My Forte

By , York, PA
I clearly remember when I was seven years old: my mother was playing “Fur Elise,” and I was standing enchanted by the piano. All I desired was to create those same, melodious sounds. However, I had only recently begun learning piano; my ability to produce anything as marvelous as Beethoven’s masterwork was yet developing. Fortunately, the exquisiteness of his piece inspired me to continue my efforts, and music became not only my passion, but also a cherished medium for self-expression.
As I progressed from simple songs to classical and jazz compositions, my love for piano blossomed. I spent months mastering various pieces – one summer, a Prelude and Fugue by Bach, and the summer after, Chopin’s “Fantasie-Impromptu.” Today, the music I play mirrors the emotions on my mind. If I feel lighthearted, Jerry Lee Lewis boogies across the keys; when angry, Toccata in D Minor thunders from my fingertips. Indeed, here lies the greatest joy in playing the piano: it can express innumerable moods and tones that echo a pianist’s deepest sentiments. Nothing in the world compares to sitting at a piano on a rainy day, accompanying the pitter-patter with a bluesy melody.

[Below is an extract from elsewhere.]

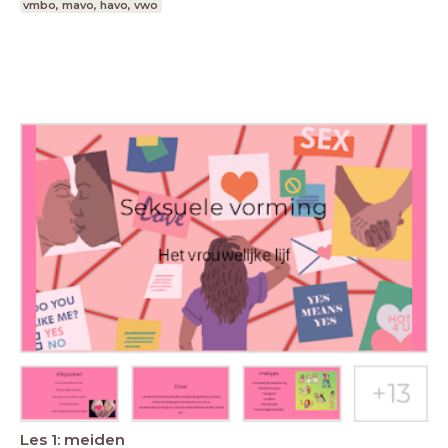
vmbo, mavo, havo, vwo
Les 1: meiden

My early passion for piano quickly effloresced into a more general love for music. I listen to my iPod wherever I go, and my playlist is often so engrossing, I have to pause and appreciate the music before resuming my task. Even as I craft this essay, Bruce Hornsby distracts me with his dexterity and musicianship. Still, I will always choose playing piano over listening to music. Letting my fingers grace the keys evokes an extraordinary feeling, an inimitable pleasure that stems from creating music. Billy Joel had it right: “My baby grand is all I need.”